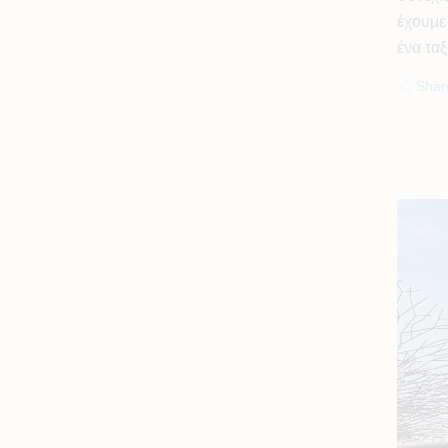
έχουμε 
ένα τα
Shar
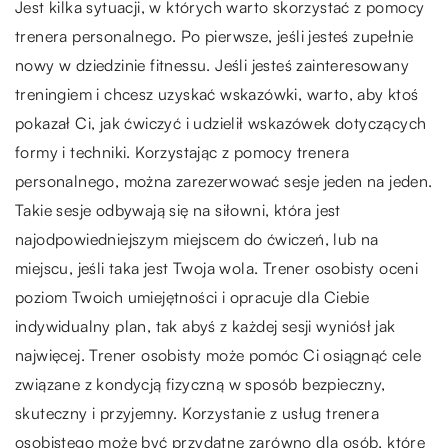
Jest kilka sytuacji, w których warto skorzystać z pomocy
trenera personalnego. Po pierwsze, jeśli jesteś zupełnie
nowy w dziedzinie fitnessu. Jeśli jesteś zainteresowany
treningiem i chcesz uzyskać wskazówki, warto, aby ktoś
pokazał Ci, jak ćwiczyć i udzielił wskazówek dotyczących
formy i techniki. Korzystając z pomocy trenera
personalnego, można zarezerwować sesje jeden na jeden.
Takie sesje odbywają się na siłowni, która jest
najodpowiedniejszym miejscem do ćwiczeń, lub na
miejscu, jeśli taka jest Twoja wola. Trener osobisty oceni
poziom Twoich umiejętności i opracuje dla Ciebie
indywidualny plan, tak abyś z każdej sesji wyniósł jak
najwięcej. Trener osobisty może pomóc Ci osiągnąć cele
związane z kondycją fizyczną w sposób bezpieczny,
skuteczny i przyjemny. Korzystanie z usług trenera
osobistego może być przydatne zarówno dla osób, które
= = = = =
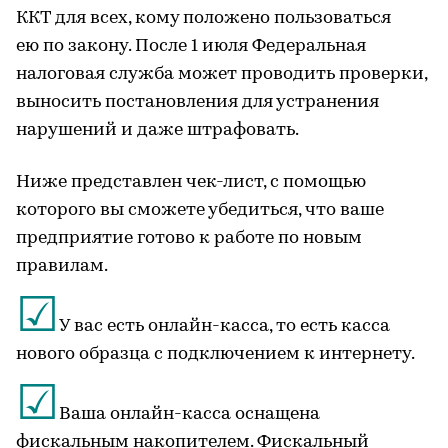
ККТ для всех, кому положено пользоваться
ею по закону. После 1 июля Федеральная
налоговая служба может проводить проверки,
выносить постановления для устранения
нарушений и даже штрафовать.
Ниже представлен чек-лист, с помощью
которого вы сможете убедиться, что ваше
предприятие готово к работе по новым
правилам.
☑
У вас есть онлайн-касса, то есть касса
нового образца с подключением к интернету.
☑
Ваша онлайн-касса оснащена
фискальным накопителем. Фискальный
= = = = =
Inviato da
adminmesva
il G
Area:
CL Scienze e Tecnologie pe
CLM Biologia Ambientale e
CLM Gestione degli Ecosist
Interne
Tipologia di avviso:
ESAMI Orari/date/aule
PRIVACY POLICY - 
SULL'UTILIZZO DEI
= = = = =
Your answer should consist of the lines from the line with "налоговая служба может" to the line with "фискальным накопителем. Фискальный" above, repeated exactly, both ends included.

Output of the task -
налоговая служба может проводить проверки,
выносить постановления для устранения
нарушений и даже штрафовать.
Ниже представлен чек-лист, с помощью
которого вы сможете убедиться, что ваше
предприятие готово к работе по новым
правилам.
☑
У вас есть онлайн-касса, то есть касса
нового образца с подключением к интернету.
☑
Ваша онлайн-касса оснащена
фискальным накопителем. Фискальный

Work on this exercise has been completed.